# New look on here at AB!!!



## Canadacan

So what do you all think?.....do we still have our photos?....hey my avatar is messed up dudes!


----------



## iggyworf

1st impression is negative. Don't like all the BS adds. but maybe understand it. Less viewing area, can't get rid of the right hand panes. All things pretty much must change. sometimes not for the better. But it is still my first time on the new site. I will learn it.


----------



## hemihampton

I was used to how I did things on the old site & still trying to figure all that out, now I gotta start all over again.


----------



## WesternPA-collector

Canadacan said:


> So what do you all think?.....do we still have our photos?....hey my avatar is messed up dudes!


I would like to know the same thing. Where the heck did all my photos go to?


----------



## WesternPA-collector

iggyworf said:


> 1st impression is negative. Don't like all the BS adds. but maybe understand it. Less viewing area, can't get rid of the right hand panes. All things pretty much must change. sometimes not for the better. But it is still my first time on the new site. I will learn it.


At least they finally added a like button.


----------



## Canadacan

iggyworf said:


> 1st impression is negative. Don't like all the BS adds. but maybe understand it. Less viewing area, can't get rid of the right hand panes. All things pretty much must change. sometimes not for the better. But it is still my first time on the new site. I will learn it.


Yes true it's always a learning curve, but it does not take long. So far I love the photo loader...the old one was horrible!
I get what your saying about the advertising, but this way we get to use this site free of charge.


----------



## Canadacan

WesternPA-collector said:


> At least they finally added a like button.


Yes they did!!!...it's like Facebook now!!!...lol


----------



## WesternPA-collector

Canadacan said:


> Yes they did!!!...it's like Facebook now!!!...lol


Not sure if that's a good thing!


----------



## texkev

Not at all like Facebook. We just added back the gallery. Xenforo has been around for some time and forums are moving to it to be more responsive to phones and such. Long term I think it will be better. We can enhance the ads area. There is much more we can do as this settles out. I hate change as well trust me that. I still hate the new Exce mad Word. Sorry folks but the forum needed it.


----------



## RCO

some features seem to work better than others , I tried "search " having a hard time bringing anything up despite the fact the things I searched for are for sure on the site .

I added a profile imagine of a 30's era Canadian art deco bottle , i'll likely get bored with it and change it to another bottle eventually 

still trying to figure out all the different features


----------



## PlaneDiggerCam

I like the new site features, especially that we can like posts.  Also what are trophy points and how do they work?


----------



## iggyworf

Can we still private message other members? If so I havn't figured that out yet or where messages to me are at.


----------



## WesternPA-collector

PlaneDiggerCam said:


> I like the new site features, especially that we can like posts.  Also what are trophy points and how do they work?

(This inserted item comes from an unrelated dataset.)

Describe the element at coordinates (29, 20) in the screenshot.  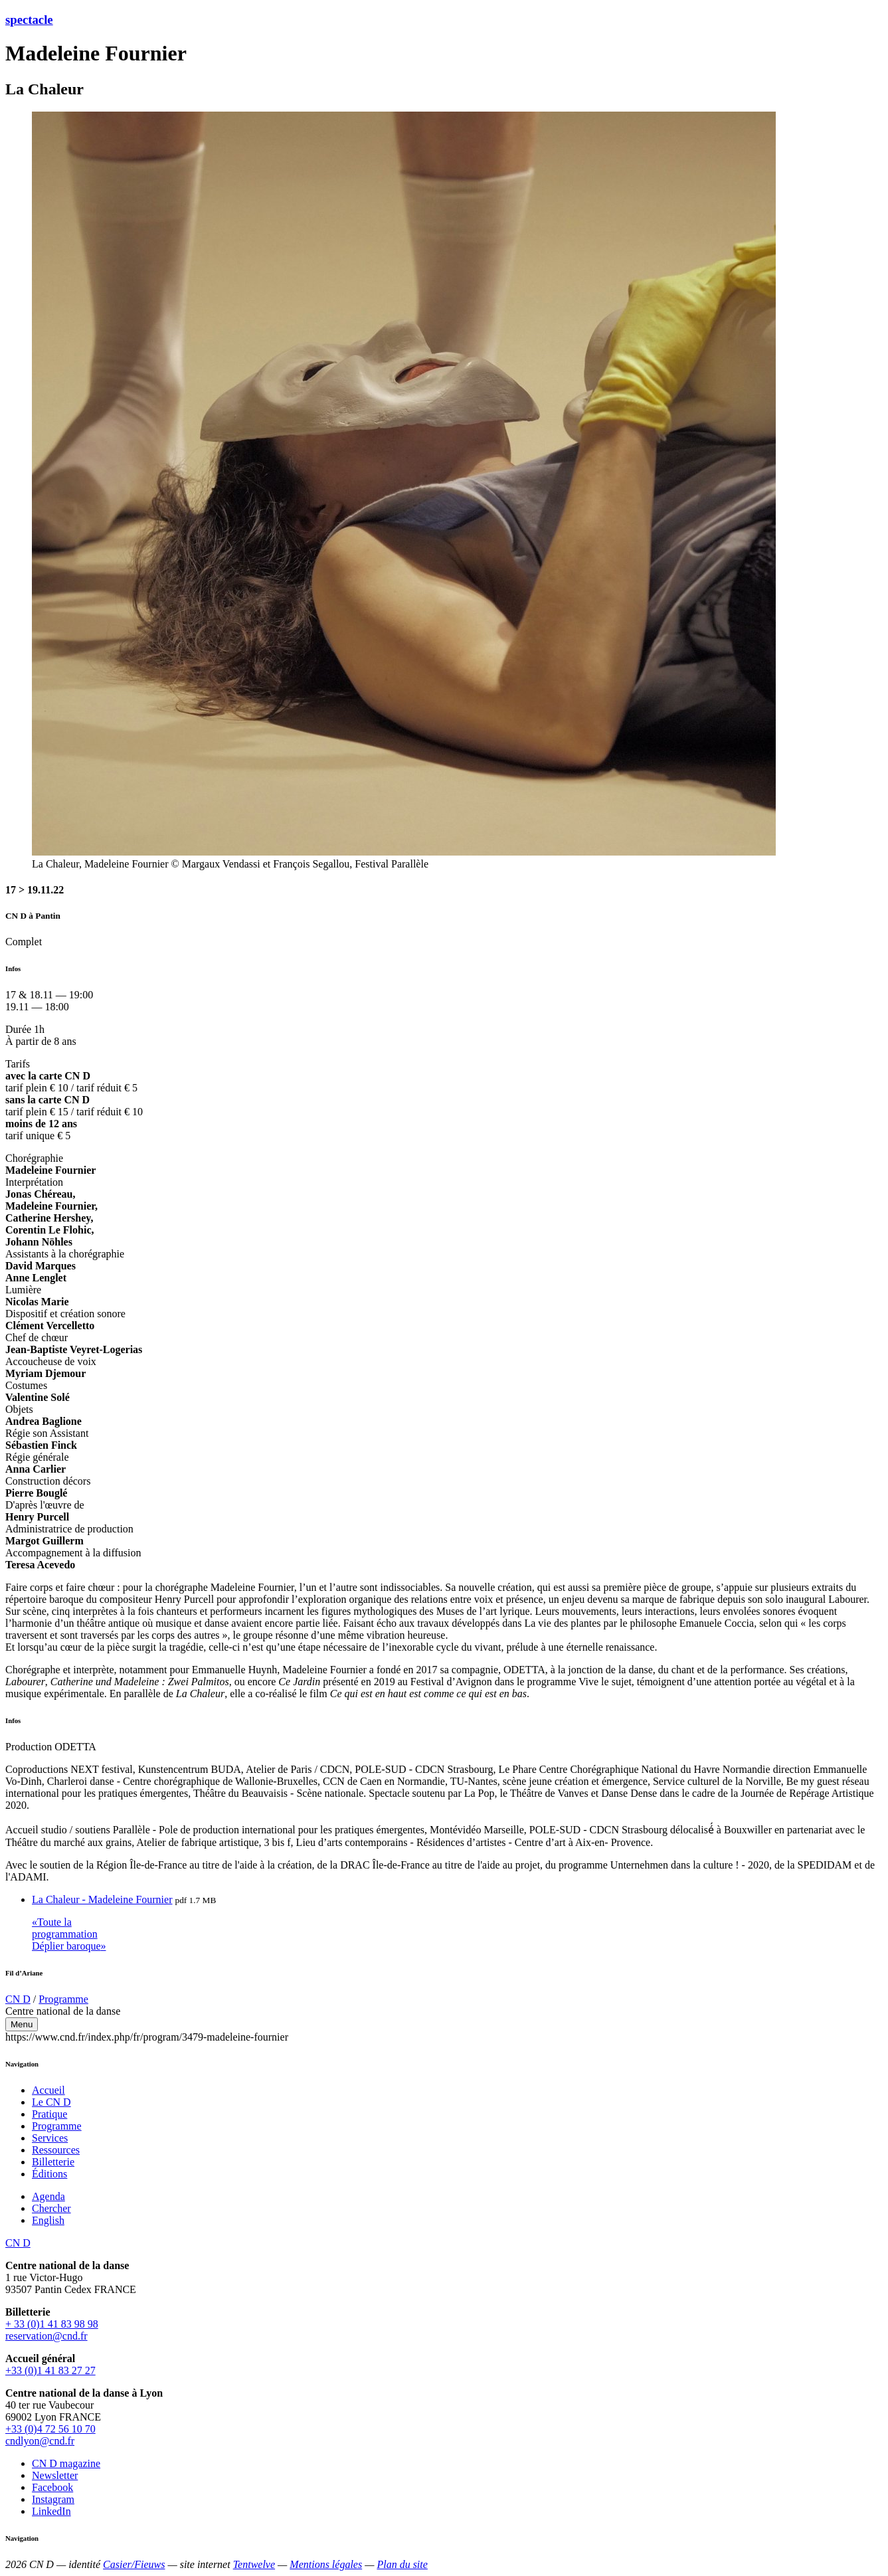 I see `spectacle` at that location.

Seems to me they are just a way to keep users engaged and encourage them to make more posts and comments. Or show how active they are.


----------



## texkev

iggyworf said:


> Can we still private message other members? If so I havn't figured that out yet or where messages to me are at.

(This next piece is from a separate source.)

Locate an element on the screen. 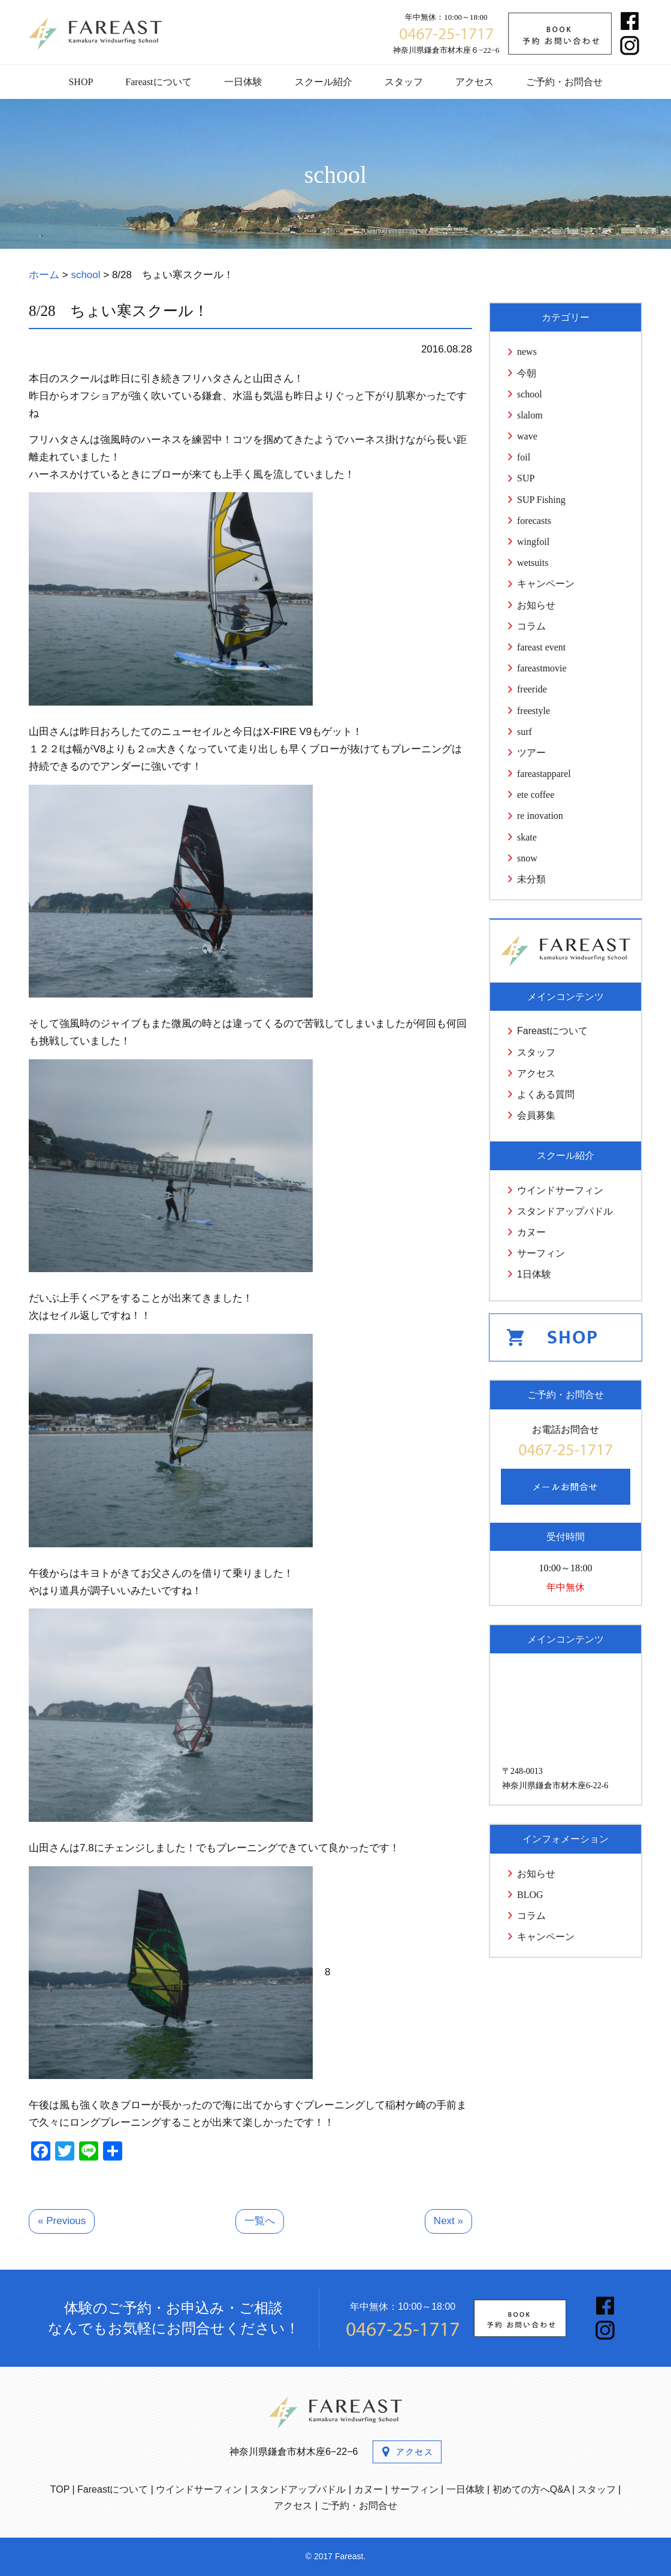  一日体験 is located at coordinates (243, 82).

Yes, click on the username for example and START CONVERSATION

They call them conversations.


----------



## iggyworf

How fancy. lol Thanx texkev!


----------



## Canadacan

@texkev I noticed under the media tab the drop down has 'Your albums' but they are empty.
So I am correct to assume our photos did not transfer?


----------



## texkev

The rest of the albums coming soon folks, there were 2 systems. One was moved the larger coming next. We did NOT delete any photos and the old site is still there to work with. Give it a day or so as he adjusts the script that will move it and we finally tweak this gallery system out.


----------